Act 196 PA 1997 ADDED subsection (5) to Section 1 as follows:

(5) As used in this act:

(a) "Governing body" means the legislative body, council, commission, board or other body having legislative powers of a public corporation.
(b) "Funds" means the money of a public corporation, the investment of which is not otherwise subject to a public act of this state or bond authorizing ordinance or resolution of a public corporation that permits investment in fewer than all of the investment options listed in subsection (1) or imposes 1 or more conditions upon an investment in an option listed in subsection (1).
(c) "Investment officer" means the treasurer or other person designated by statute or charter of a public corporation to act as the investment officer. In the absence of statute or charter designation, the governing body of a public corporation shall designate the investment officer.
(d) "Public corporation" means a county, city, village, township, port district, drainage district, special assessment district, or metropolitan district of this state, or a board, commission, or another authority or agency created by or under an act of the legislature of this state.

Act 196 PA 1997 REPEALED Section 2 of Act 20 PA 1943.

Act 196 PA 1997 AMENDED Section 3 as follows:

Sec. 3. Investments made before the effective date of the amendatory act that repealed section 2 of the surplus funds, sinking funds, or insurance funds of a political subdivision of this state in bonds and other obligations of the United States or its intrumentalities or certificates of deposit or depository receipts of a bank that is a member of the federal deposit insurance corporation as provided under section 1 and former section 2 of this act are hereby ratified and validated.

Act 196 PA 1997 Added Section 5 and 6 as follows:

Sec. 5. (1) Not more that 180 days after the end of a public corporation's first fiscal year that ends after the effective date of the amendatory act that repealed section 2, a governing body, in conjunction with the investment officer, shall adopt an investment policy that, at a minimum, includes all of the following:

(a) A statement of the purpose, scope, and objectives of the policy, including safety, diversification, liquidity, and return on investment.
(b) A delegation of authority to make investments.
(c) A list of authorized investment instruments. If the policy authorizes an investment in mutual funds, it shall indicate whether the authorization is limited to securities whose intention is to maintain a net asset value of $1.00 per share or also includes securities whose net asset value per share may fluctuate on a periodic basis.
(d) A statement concerning safekeeping, custody, and prudence.
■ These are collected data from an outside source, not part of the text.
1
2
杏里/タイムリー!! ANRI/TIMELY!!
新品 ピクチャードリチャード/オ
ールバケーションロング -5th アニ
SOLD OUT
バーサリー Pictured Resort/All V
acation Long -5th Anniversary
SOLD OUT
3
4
(2) A governing body that as of the effective date of the amendatory act that repealed section 2 has adopted an investment policy that substantially complies with the minimum requirements under subsection (1) is not in violation of this section as long as that policy remains in effect.
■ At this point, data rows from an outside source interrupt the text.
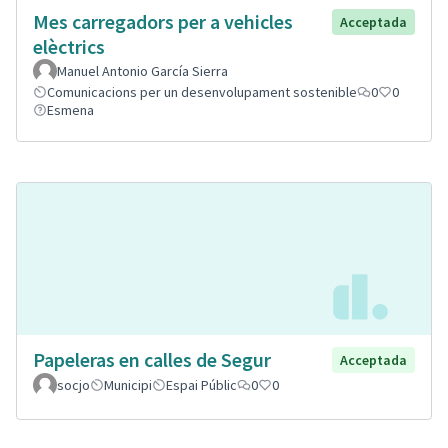
Mes carregadors per a vehicles
Acceptada
elèctrics
Manuel Antonio García Sierra
Comunicacions per un desenvolupament sostenible
0
0
Esmena
Papeleras en calles de Segur
Acceptada
socjo
Municipi
Espai Públic
0
0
Sec 6.(1) Subject to subsection (2), before executing an order to purchase or trade the funds of a public corporation, the financial intermediary, broker, or dealer shall be provided with a copy of the public corporation's investment policy and shall do both of the following:

(a) Acknowledge receipt of the investment policy.
(b) Agree to comply with the terms of the investment policy regarding buying or selling of securities.

(2) A public corporation is subject to subsection (1) beginning on the date that the investment policy of a public corporation takes effect or 180 days after the end of the public corporation's first fiscal year ending after the effective date of the amendatory act that repealed section 2, whichever is earlier.

(3) The investment officer annually shall provide a written report to the governing body concerning the investment of the funds.